Exercise aim: What is needed is each line of the data below that holds the string "baru".

Extracted entries:

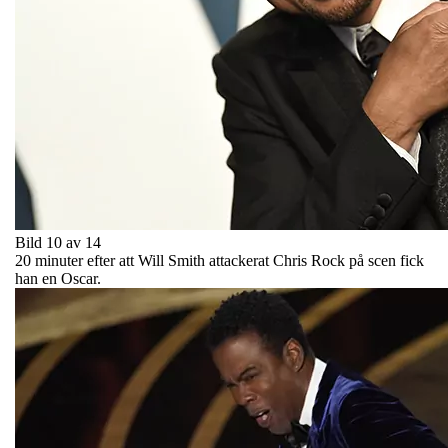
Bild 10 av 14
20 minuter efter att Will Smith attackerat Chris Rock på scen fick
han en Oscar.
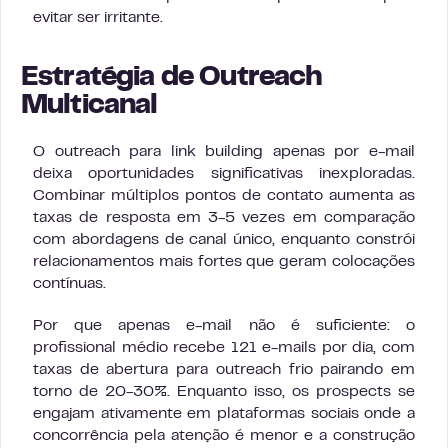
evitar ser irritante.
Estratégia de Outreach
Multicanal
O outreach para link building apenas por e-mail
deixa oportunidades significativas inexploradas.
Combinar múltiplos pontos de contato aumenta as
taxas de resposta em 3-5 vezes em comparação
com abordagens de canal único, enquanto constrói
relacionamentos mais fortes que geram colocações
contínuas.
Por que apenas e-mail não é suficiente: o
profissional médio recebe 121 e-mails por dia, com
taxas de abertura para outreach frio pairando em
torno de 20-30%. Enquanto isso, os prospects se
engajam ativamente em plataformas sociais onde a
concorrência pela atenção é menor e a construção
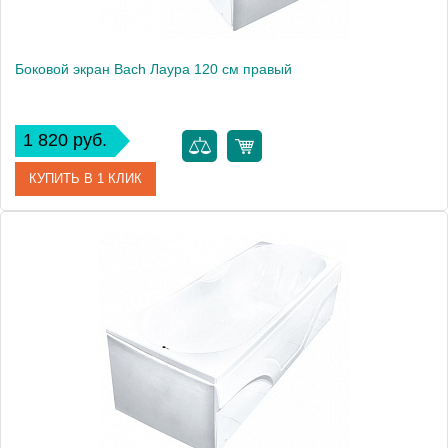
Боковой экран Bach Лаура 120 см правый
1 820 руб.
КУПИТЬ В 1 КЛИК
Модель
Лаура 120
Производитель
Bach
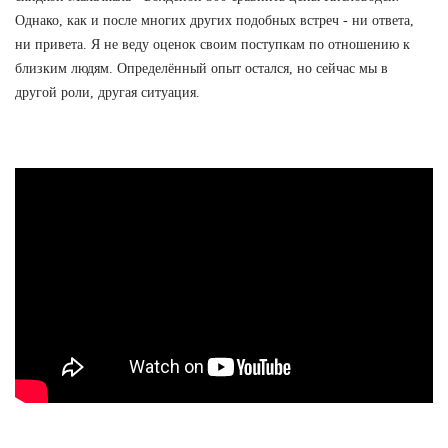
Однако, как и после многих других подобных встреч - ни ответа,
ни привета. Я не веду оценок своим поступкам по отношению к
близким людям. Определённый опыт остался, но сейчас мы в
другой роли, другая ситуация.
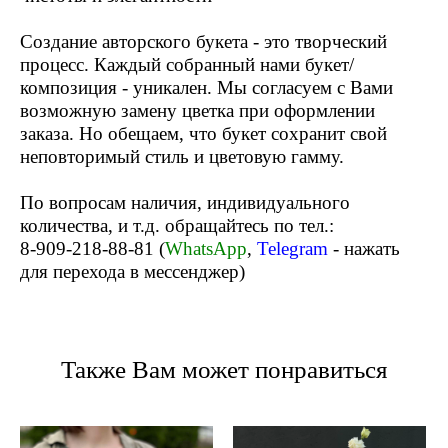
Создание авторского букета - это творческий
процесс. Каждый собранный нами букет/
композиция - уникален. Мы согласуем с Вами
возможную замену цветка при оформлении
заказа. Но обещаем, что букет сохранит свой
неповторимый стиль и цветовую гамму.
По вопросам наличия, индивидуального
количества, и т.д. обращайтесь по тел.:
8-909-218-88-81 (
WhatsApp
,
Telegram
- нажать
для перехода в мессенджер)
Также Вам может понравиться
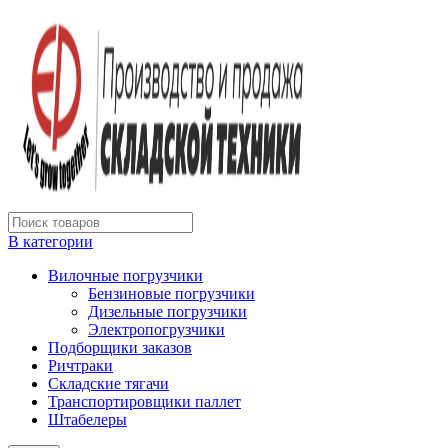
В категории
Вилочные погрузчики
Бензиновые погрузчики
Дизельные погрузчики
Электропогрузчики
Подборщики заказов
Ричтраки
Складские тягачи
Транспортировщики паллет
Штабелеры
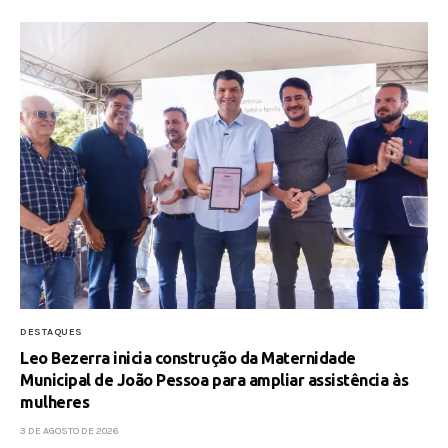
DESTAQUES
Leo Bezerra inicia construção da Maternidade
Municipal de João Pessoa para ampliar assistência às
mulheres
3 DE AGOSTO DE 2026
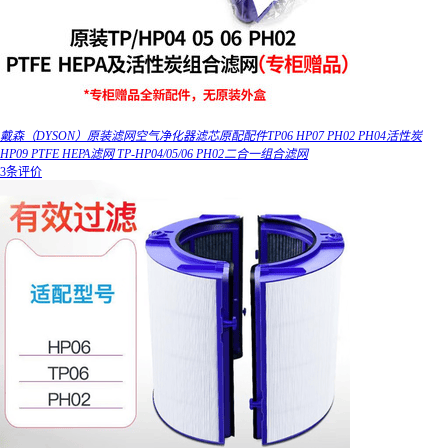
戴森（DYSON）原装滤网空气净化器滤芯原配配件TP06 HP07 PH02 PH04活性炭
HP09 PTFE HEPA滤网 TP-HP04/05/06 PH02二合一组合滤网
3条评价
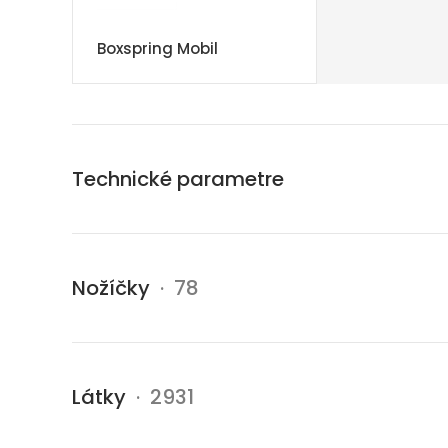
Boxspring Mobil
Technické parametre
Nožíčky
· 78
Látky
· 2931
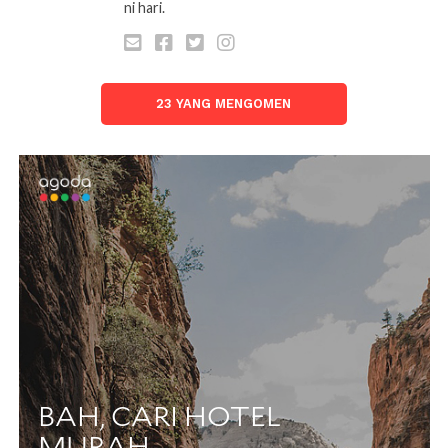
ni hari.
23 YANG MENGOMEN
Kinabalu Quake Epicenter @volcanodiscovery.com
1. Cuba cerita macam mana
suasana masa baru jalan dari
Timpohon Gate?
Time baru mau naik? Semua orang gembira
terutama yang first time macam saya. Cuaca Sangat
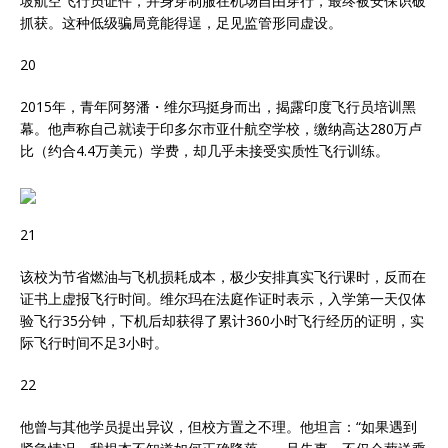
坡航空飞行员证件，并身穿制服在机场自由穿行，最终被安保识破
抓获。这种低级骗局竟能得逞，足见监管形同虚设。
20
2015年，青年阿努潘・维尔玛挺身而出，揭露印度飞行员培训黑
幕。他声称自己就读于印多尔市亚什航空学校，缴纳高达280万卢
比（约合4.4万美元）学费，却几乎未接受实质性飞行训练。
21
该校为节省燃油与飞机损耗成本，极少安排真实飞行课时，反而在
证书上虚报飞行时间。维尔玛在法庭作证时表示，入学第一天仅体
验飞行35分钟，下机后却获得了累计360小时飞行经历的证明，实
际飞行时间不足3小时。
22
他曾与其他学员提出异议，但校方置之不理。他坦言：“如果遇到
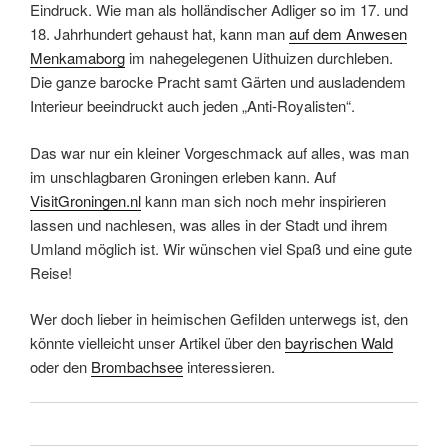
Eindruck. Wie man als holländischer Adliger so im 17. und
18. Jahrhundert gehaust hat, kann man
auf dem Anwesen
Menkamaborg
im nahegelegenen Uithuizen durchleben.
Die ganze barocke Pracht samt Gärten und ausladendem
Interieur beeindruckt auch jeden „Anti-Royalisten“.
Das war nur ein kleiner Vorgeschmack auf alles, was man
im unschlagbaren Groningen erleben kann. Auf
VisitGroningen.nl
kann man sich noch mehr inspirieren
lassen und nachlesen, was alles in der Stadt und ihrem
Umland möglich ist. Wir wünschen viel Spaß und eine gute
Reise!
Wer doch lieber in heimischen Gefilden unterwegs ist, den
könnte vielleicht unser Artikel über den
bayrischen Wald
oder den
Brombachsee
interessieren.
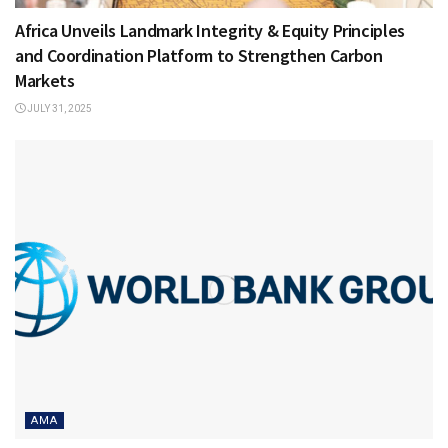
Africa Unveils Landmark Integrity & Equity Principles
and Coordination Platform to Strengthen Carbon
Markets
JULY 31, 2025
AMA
---
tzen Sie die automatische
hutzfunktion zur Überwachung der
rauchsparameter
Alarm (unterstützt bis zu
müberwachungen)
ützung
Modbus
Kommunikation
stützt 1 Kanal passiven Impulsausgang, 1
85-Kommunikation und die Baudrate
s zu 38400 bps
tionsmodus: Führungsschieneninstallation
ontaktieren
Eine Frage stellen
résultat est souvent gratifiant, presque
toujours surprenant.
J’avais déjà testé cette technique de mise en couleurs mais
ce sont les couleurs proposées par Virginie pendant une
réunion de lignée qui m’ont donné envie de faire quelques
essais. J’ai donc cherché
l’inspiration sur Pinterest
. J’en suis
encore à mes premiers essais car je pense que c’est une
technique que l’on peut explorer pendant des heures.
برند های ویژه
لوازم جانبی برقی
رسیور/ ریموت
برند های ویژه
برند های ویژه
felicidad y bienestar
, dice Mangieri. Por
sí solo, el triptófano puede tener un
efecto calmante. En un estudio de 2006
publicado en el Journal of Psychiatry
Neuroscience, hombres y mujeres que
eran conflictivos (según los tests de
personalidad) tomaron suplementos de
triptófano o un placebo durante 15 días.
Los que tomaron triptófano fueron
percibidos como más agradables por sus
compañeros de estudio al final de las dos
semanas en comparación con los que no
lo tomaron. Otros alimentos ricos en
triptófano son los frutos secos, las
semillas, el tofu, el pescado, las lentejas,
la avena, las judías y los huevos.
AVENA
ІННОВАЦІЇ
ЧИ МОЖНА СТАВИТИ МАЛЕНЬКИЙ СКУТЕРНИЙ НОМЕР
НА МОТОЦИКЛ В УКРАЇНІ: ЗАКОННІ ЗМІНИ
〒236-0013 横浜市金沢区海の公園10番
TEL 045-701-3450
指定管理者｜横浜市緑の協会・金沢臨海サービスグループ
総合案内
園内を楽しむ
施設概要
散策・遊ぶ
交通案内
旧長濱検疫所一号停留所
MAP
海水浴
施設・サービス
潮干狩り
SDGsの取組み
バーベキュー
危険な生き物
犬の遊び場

Answer to the problem:
suasana masa baru jalan dari
Time baru mau naik? Semua orang gembira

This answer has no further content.